Paul’s Less-Than-Modern-Approach to Motivation and Influence
Motivational Technique within Our Culture
One of my summer jobs when I was a college student was in the receiving department of a big company where I spent most of my time driving a forklift. One day the supervisor said, half to himself, “For this job I need a really proficient forklift driver. Oh, hey Bard, you are just the man I need for this job.” Did that motivate me to work harder? Of course it did. I thought to myself, “They are recognizing my contribution to this job.” A few days later, I heard the same supervisor say the same thing to another worker. What a fool I was to be so easily flattered. It was just a gimmick to make people feel good about themselves and to motivate them to work harder.
In all the books on leadership in the business world, there is always a section on motivation. How can we empower employees and make them feel like they are a significant part of the team? How can we make them take ownership for their jobs and capture the company’s vision? Many times their suggestions are universal, proverbial insights into motivating people. Still, these books always leave me with the uneasy feeling that the bottom line is manipulation hidden behind upbeat slogans: “Celebrate the victories.” “Publicly recognize achievement.” “Teach people to say ‘yes, and’ rather than ‘yes, but’.” “Nothing is impossible.” “Reach your full potential.” A sense of team is to be fomented in creative ways. For example, Levi Strauss has its executives work every so often on the plant floor packing pants and shipping them off. [2] This allows leadership to understand the workers’ world and the workers to feel valued. As a result, everyone works better and more contentedly.

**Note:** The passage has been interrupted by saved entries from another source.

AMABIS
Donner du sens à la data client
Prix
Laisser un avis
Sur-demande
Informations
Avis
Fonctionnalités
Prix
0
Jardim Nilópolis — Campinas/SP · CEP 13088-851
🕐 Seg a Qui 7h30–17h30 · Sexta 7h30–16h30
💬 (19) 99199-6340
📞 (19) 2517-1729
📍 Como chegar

Basically, business motivation techniques can be learned at a seminar or by reading a book. It dismays me to see the same approach being taken up by Christian leadership books. After finding out that one has been motivated, even within Christian organizations, by empowerment techniques learned at business seminars, it is difficult not to feel just a little duped.

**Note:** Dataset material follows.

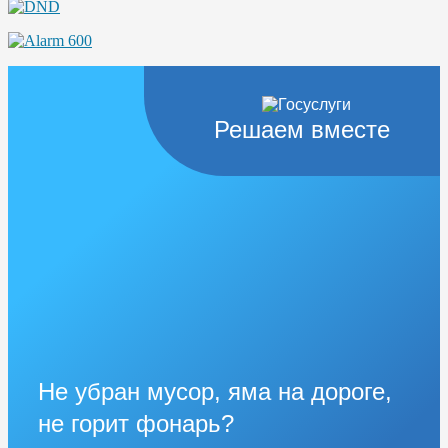
Решаем вместе
Не убран мусор, яма на дороге,
не горит фонарь?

Contrariwise, Paul’s method of motivation was not based on something learned at seminars. Paul’s “technique” required many years to develop, and it cost him dearly, much more than the usual two-hundred-dollar seminar fee. Furthermore, it was not developed by taking surveys of successful leaders. [3]
Paul’s Motivational Method in Philemon
Public Repercussions
Some of the most intriguing insights into Paul’s powerful influence as a motivator are captured in his letter to Philemon. First, Paul sets the stage by making his request public. [4] The letter is addressed both to Philemon and the church (Philm. 1–2, 25). Everything is out in the open. This public letter forces Philemon to face the fact that his decision will affect the work in Colossae, though it may seem to him to be a personal business matter. There are public repercussions for a leader’s decisions. [5] The church is observing his conduct as a pattern to be followed. The Colossian letter has just been read to the church. In it Paul has said, “Masters, grant to your slaves justice and fairness, knowing that you too have a Master in heaven” (Col. 4:1). Philemon feels the weight of the example he will be giving as a believing master. Leaders cannot separate their private matters from their public role. They are to be motivated by thinking of the precedent or example they are setting.

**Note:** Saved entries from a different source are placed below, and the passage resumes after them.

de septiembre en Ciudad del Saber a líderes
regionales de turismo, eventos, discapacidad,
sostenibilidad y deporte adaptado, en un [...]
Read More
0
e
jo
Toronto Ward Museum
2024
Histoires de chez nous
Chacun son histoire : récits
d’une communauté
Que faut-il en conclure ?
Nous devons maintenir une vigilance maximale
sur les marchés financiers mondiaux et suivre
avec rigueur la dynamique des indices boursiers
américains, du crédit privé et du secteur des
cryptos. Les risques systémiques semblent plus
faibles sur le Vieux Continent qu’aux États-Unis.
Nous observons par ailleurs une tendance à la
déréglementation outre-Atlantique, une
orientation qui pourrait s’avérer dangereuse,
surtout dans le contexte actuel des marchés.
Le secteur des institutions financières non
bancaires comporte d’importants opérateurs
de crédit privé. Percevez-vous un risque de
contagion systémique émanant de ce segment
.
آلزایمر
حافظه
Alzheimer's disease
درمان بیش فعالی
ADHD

Reputation of the One Motivating
Second, Paul reminds Philemon just who it is that is making this request (Philm. 8–9). The request comes from an old man who is a prisoner of Christ. [6] With regard to his being the prisoner of Christ, Paul, in so many words, says, “I am no armchair general, no untried, impractical idealist. I make no superfluous requests based on a scholar’s ‘theological reflection’ or self-aggrandizement.” Ultimately, he is not a prisoner of Rome but rather of Christ. He is suffering because of obedience to Christ. It is Christ’s sovereign will that he be in prison. This is proof that he is genuine. He has God’s approval rather than man’s. Philemon is to be motivated by realizing that the request comes from a man not given to trivial matters nor to thinking of his own welfare. In other words, Philemon is being motivated by the purity of Paul’s motives. Can this be learned at a seminar? Can this be translated into a catchy slogan?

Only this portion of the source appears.